50,000 stoned out and / or tripping Merry Little Moogsters also raised their fingers above their heads- Flipping him the Bird, and repeating, in rough drunken unison, an extremely vulgar two-word chant at the tops of their lungs.

SNAFU went into another song. This Was Not A Good Idea.

The crowd began ripping up the already mangled turf, and hurling dirt clods at the stage. At the end of the song, the singer said "HEY PEOPLE — LET’S BE HAPPY AND PARTEEEEEE!" and he ran backstage and came out with a Very Large Baggie of Pot. Once again, he implored the audience to have fun, and merrily tossed the baggie into the audience, hoping this might cool them down a bit. As if throwing a few ounces of dope into a seething pit of 50,000 tripped out drunken prog-rocking rejects was going to do anything but piss them off.

The audience roared in anger, and threw the dope back.

Again, the Wild and Vulgar Chant was taken up, and SNAFU went into YET ANOTHER horrible song. This Was Clearly A Bad Idea.

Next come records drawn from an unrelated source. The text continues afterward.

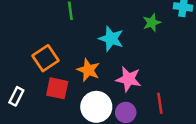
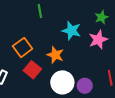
pink star: (129, 79) -> (98, 40), moved, turned -30
red square: (57, 88) -> (32, 70), turned 30

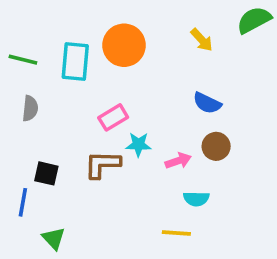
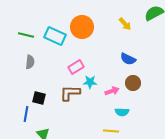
cyan rectangle: (75, 61) -> (55, 36), turned -70

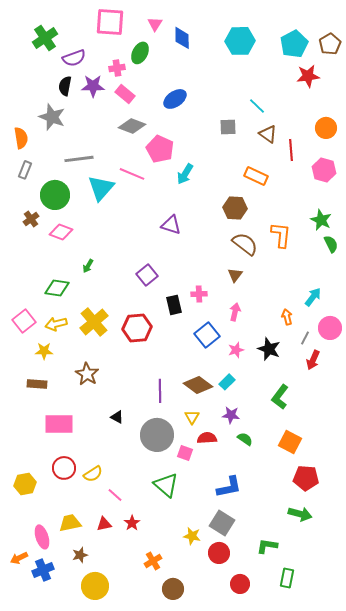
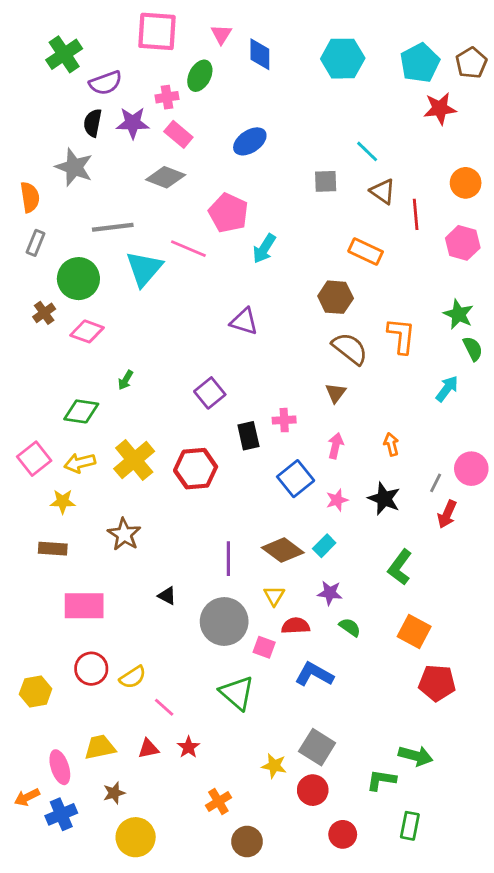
gray diamond: (132, 126) -> (166, 177), moved
cyan arrow: (313, 297) -> (447, 389), moved
orange arrow: (287, 317) -> (391, 444), moved
blue L-shape: (229, 487) -> (314, 674), moved, turned -140
green arrow: (300, 514) -> (416, 756), moved

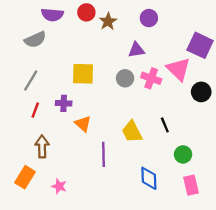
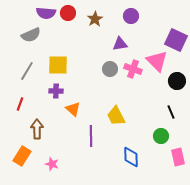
red circle: (86, 12) -> (68, 13), moved
yellow square: (83, 74) -> (58, 65), moved
red line: (35, 110) -> (20, 104), moved
black line: (165, 125) -> (171, 112), moved
pink rectangle: (191, 185) -> (178, 157), moved

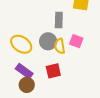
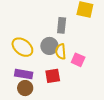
pink square: (76, 41) -> (78, 60), moved
purple rectangle: (24, 71) -> (24, 74), turned -30

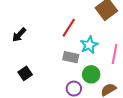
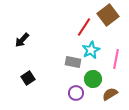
red line: (69, 28) -> (84, 27), moved

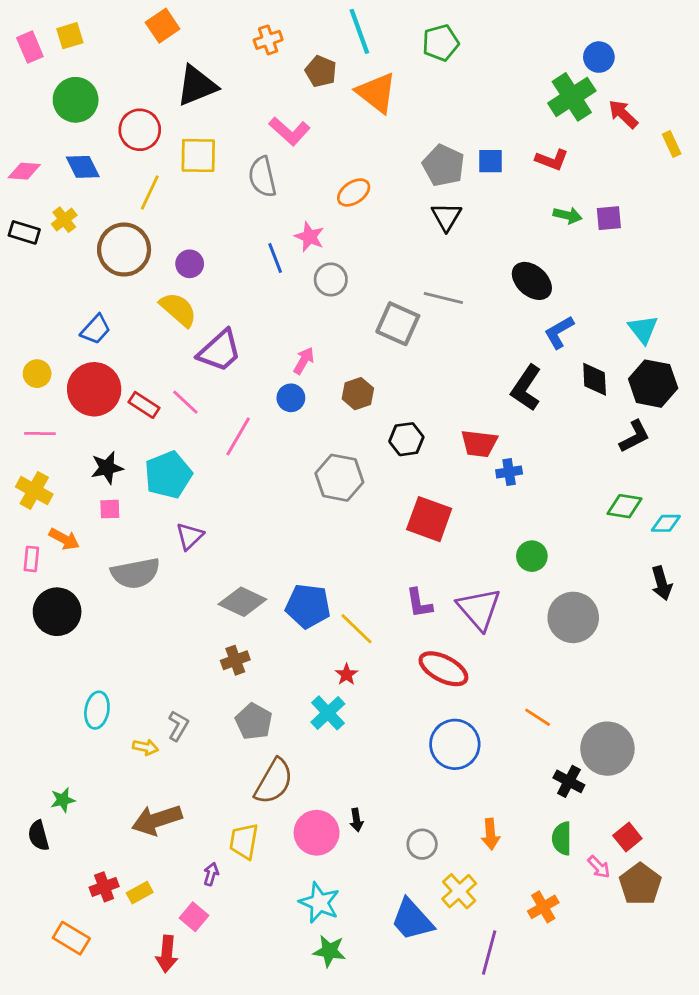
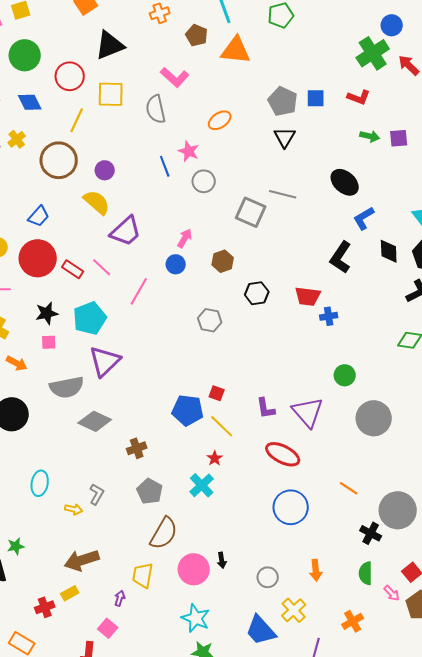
orange triangle: (376, 93) -> (236, 50), turned -32
gray hexagon: (339, 478) -> (210, 320), size x0.7
red square: (429, 519) -> (217, 393), moved, size x0.5
purple triangle: (190, 536) -> (105, 361), size x1.6
gray diamond: (242, 602) -> (95, 421), moved
yellow rectangle: (140, 893) -> (70, 593), moved

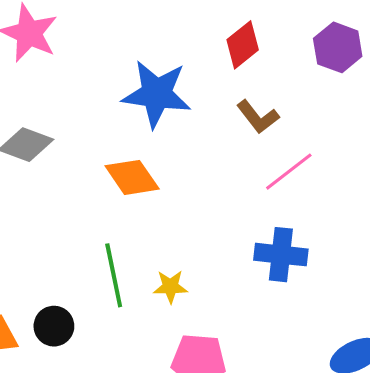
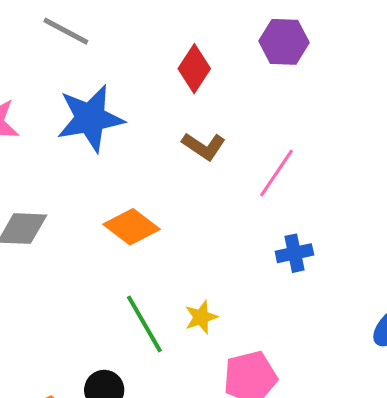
blue star: (157, 94) -> (90, 118), moved
brown L-shape: (258, 117) -> (204, 146), moved
blue cross: (281, 255) -> (294, 253), size x0.7

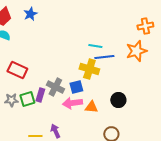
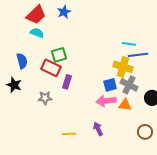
gray cross: (55, 87) -> (129, 85), moved
purple rectangle: (40, 95) -> (67, 82), moved
green square: (27, 99) -> (59, 55), moved
purple arrow: (55, 131) -> (98, 129), moved

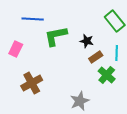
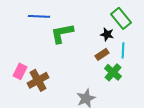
black star: (87, 41) -> (107, 34), moved
pink rectangle: (16, 49) -> (20, 71), moved

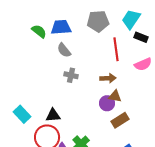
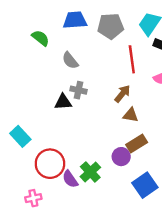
blue trapezoid: (61, 27) -> (75, 20), moved
brown arrow: (108, 78) -> (122, 94), turned -49
purple circle: (107, 103) -> (121, 157), moved
black triangle: (53, 115) -> (63, 102), moved

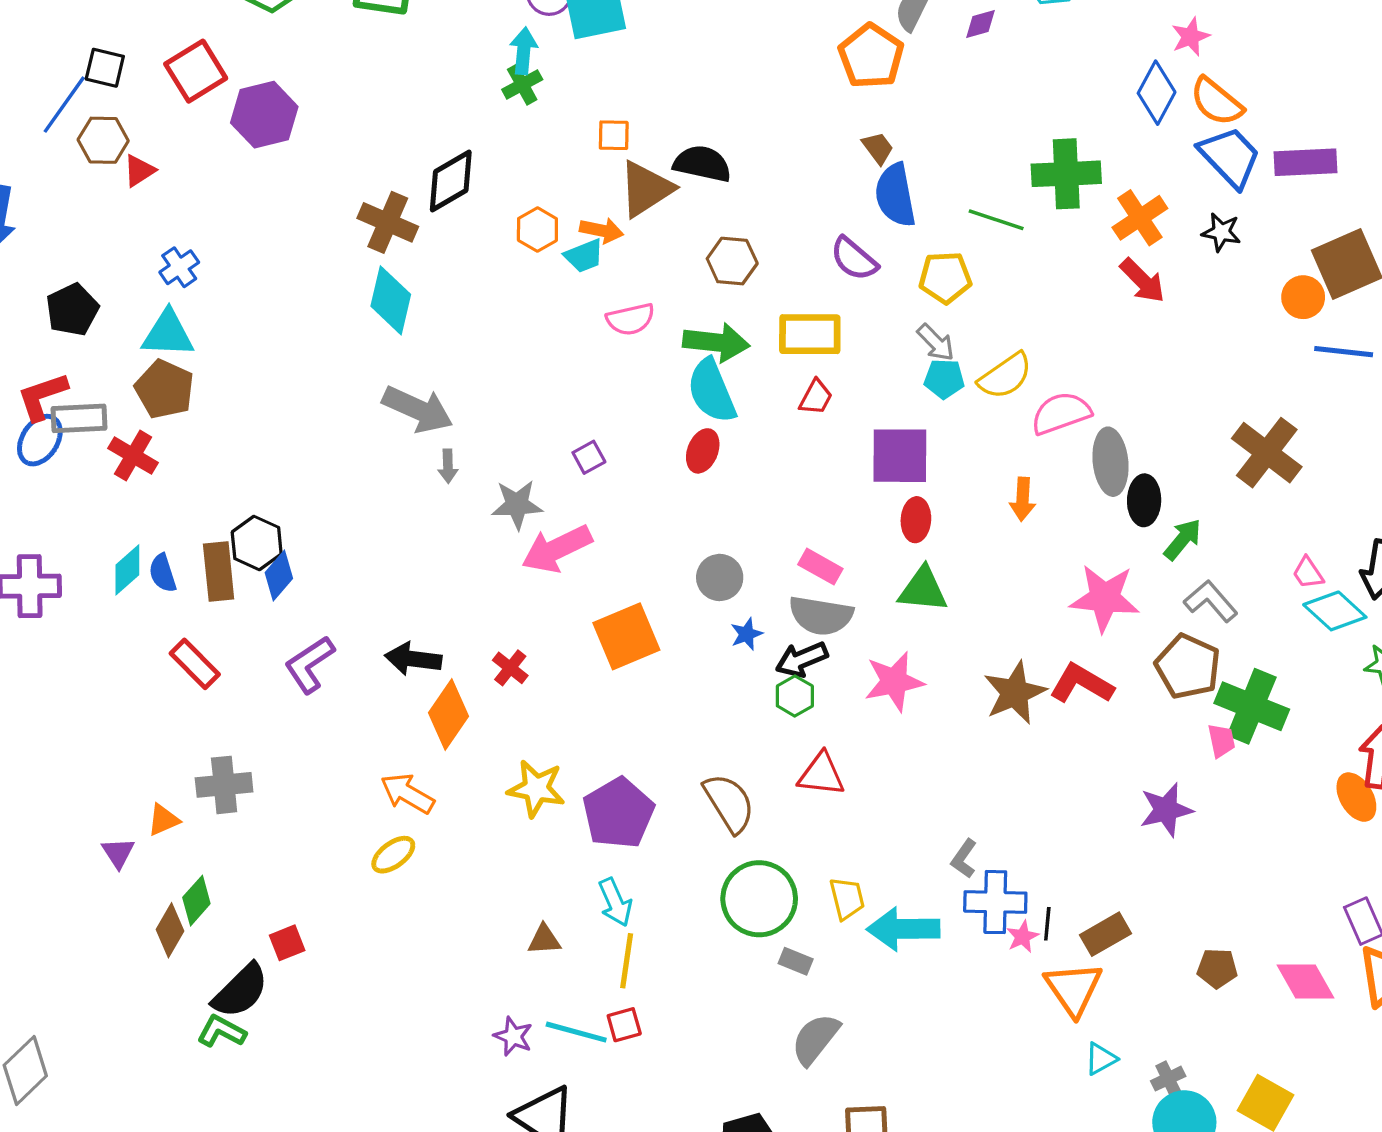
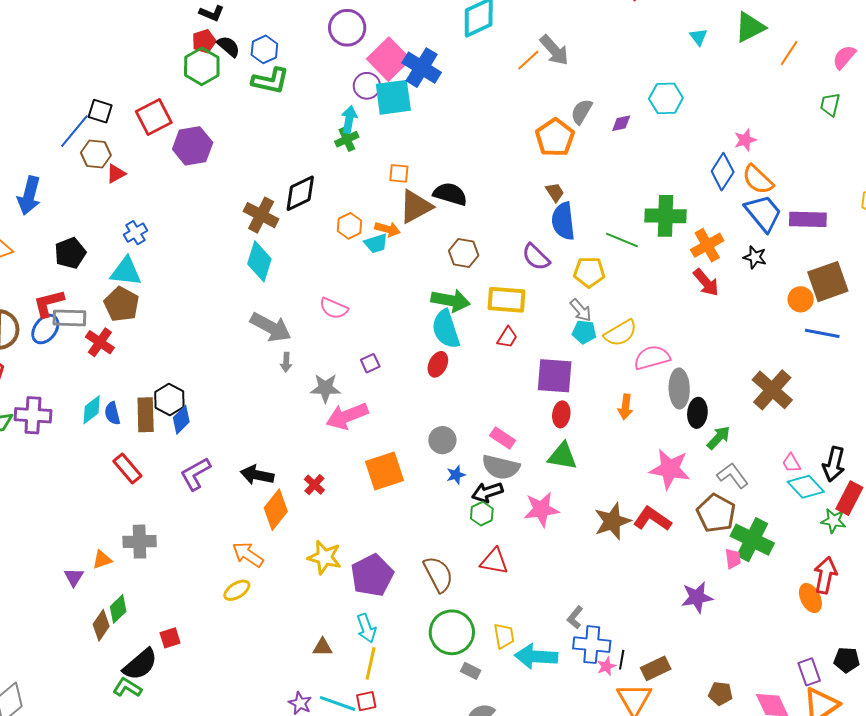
pink semicircle: (630, 319) -> (334, 308), moved, turned 32

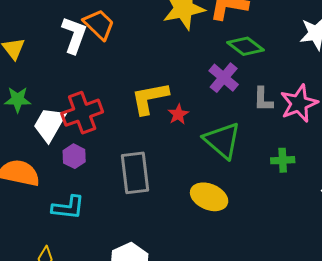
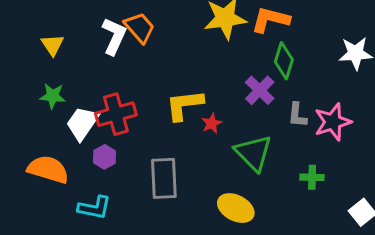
green diamond: (245, 46) -> (284, 61), turned 66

At that point anything that wasn’t of personal value was hurled at the stage with great vigor. The drummer was beaned with an aluminum foil ball, and was nearly hit with a bottle. He immediately walked off the stage. The rest of the band soon followed under a hail of dirt clods and the singer lingered long enough to drop his pants and moon the audience (actual photo on the right...). This afforded a fine, if pale and pimply, target as he waggled his butt in the cool evening air. Instantly, dirt clods, bottles, cans, and any other trash that hadn’t already been tossed at the stage was sent aloft and describing ballistic tumbling arcs in their stage long flight through the smoky atmosphere of vulgar insults and violent slander of his mother’s virtue. In moments, he was also gone. I sometimes wonder just what the hell SNAFU did for the rest of the evening. Have dinner in Hoboken?

About an hour later, ELP came out and played their set. They played well, and the fireworks at the end were very nice. It was the terrifying competence of their set that threw the whole two-week extravaganza into some ugly, if understandable, relief.

It was a psychedelic potlatch. It was a cross between an opium den and a Three Minute Hate. It was a corrupted celebration of man’s electro- pyhrric victory over nature, and a case study in Mob Rule. It was a prime example of why the 1970s were such a glorious and wonderful disaster. It was a bad audience on drugs. It was a lousy opening act. It was a mini-tornado. It was mud. It was a mess.

ELP’s performance was as incidental as it was necessary. They played very well, and were deeply appreciated by an audience still reeling in the post-trauma of the rain out. They could have played anything- Christmas Carols — it wouldn’t have mattered - it would have been gleefully lapped up by the audience on that beautiful evening. In that sense, it was incidental. But their personal integrity and professionalism pushed them to play a magnificent performance. Perhaps, they too felt some odd victory over the elements that had conspired so strongly against the show a fortnight earlier, and thus shared a common sensibility with the long suffering audience that evening. In that way, their performance, a good performance, was necessary.

The concert, as an experience, all seems especially odd and poignant as I consider SNAFU- those poor bastards — they were the wrong band at the wrong time, for the wrong concert in front of the wrong audience. I wonder what their memories of the disaster are. I wonder what it all meant to them.